Optimalkan biosekuritas
Pemerintah mengandalkan biosekuritas sebagai salah satu langkah untuk menyikapi wabah ASF dan mencegah penularannya. Pemusnahan atau culling tidak dapat dilaksanakan karena keterbatasan anggaran.
Fadjar mengharapkan peternak rakyat menerapkan prinsip-prinsip biosekuritas tersebut. Agar dapat optimal, dia mengimbau industri peternakan untuk berbagi pengetahuan dengan peternak rakyat dalam menerapkan prinsip-prinsip biosekuritas.

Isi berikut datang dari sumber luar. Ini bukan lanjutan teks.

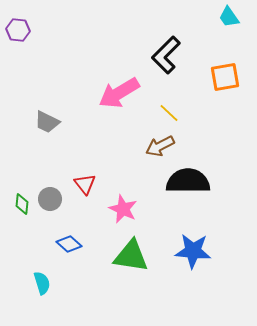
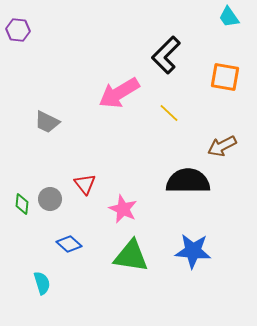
orange square: rotated 20 degrees clockwise
brown arrow: moved 62 px right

Sementara itu, Munawaroh berpendapat, penerapan biosekuritas di peternak rakyat tidak optimal dalam mencegah penularan tanpa bantuan industri peternakan. ”Biosekuritas yang tak optimal itu tak dapat menekan virus ASF hingga 50 persen,” katanya.
Salah satu medium perantara virus ASF adalah pakan babi yang berasal dari sisa makanan. Di industri peternakan yang penerapan biosekuritasnya ketat, pakan untuk babi akan mengalami proses sterilisasi dengan merebus di suhu 100 derajat celsius selama 60 menit.
Di sisi lain, Munawaroh menuturkan, pakan di tingkat peternak rakyat tidak mengalami proses sterilisasi. ”Pakannya hanya berupa sisa makanan yang cenderung tidak diolah sehingga rentan tertular ASF,” katanya.
Bali dan NTT waspada
Munawaroh mengatakan, pemerintah kini mesti mewaspadai penularan ASF di Bali dan Nusa Tenggara Timur (NTT). Penularan ASF di Bali dapat berasal dari makanan sisa penerbangan internasional dengan rute asal negara yang terkena wabah, sedangkan penularan di NTT berpotensi berasal dari Timor Leste.
Khusus di Bali, Munawaroh menggarisbawahi, 30 persen masyarakat Bali mengandalkan peternakan babi sebagai tulang punggung ekonominya. Oleh sebab itu, apabila terjangkit wabah ASF, Bali akan terpukul secara ekonomi dan budaya.
Pencegahan penularan melalui sisa makanan penerbangan internasional turut menjadi sorotan pemerintah. Fadjar mengatakan, pencegahan dapat dilakukan di bandar udara dan pelabuhan melalui mekanisme karantina.